Teixeira’s father also testified that he would serve as a custodian for his son if he made bail.

Legal experts said they expect the judge to order Teixeira to remain in custody before trial, which was likely more than a year away given the gravity of the charges.

“Here’s someone who was willing to steal from the government and distribute classified information without taking a lot of steps to cover his tracks,” said former Massachusetts U.S. Attorney Andrew Lelling. “There’s a reckless quality to it, and you don’t know what else he has.”

Teixeira worked in government intelligence as a cyberdefense operations journeyman, giving him access to the top-secret documents that first appeared on the social gaming platform Discord, which Teixeira regularly used, as early as December.

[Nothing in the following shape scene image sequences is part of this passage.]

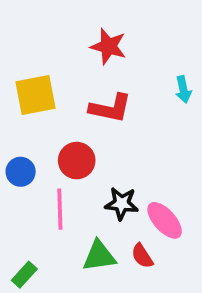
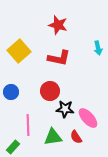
yellow square: (36, 95) -> (19, 51), turned -30
red circle: (77, 161) -> (50, 91), moved
pink line: (60, 209) -> (28, 125), moved

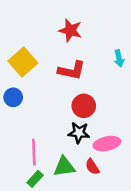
red circle: (50, 91) -> (84, 106), moved
blue circle: (11, 92) -> (13, 97), moved
pink ellipse: (88, 118) -> (107, 144), turned -60
green rectangle: (13, 147) -> (35, 179), moved

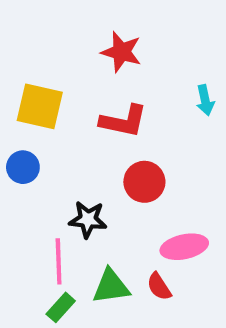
yellow square: (23, 62) -> (40, 106), turned -36
black star: (79, 133) -> (88, 220), moved

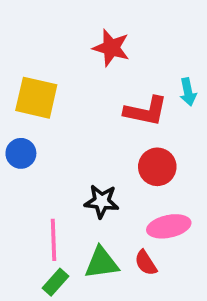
red L-shape: (123, 121) -> (146, 111), moved
red circle: (144, 182) -> (157, 167), moved
black star: (88, 220) -> (102, 201), moved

The documents he allegedly shared revealed covert information about pressing national security matters, including Russia’s invasion of Ukraine, but the military was unaware of the leak for months before it launched an investigation on April 7.

Teixeira was taken into custody a week later by the FBI outside his mother’s home in Dighton, Mass., where he lived.

Inside the house, investigators found a smashed laptop, tablet and gaming console, and a gun locker containing an arsenal of high-powered weapons and tactical gear.

The case has sparked increasing outrage in Washington and raised serious questions about the way the nation’s secrets are safeguarded.

When the leak first came to light in media reports, federal authorities said Teixeira attempted to cover his tracks to confuse investigators, while instructing members of his group chats to “delete all messages.”

Prosecutors have also submitted into evidence more than 40,000 messages that Teixeira sent to others about the documents, including conversations in which he offered national secrets to his pals and bragged about his potential to carry out a mass casualty event.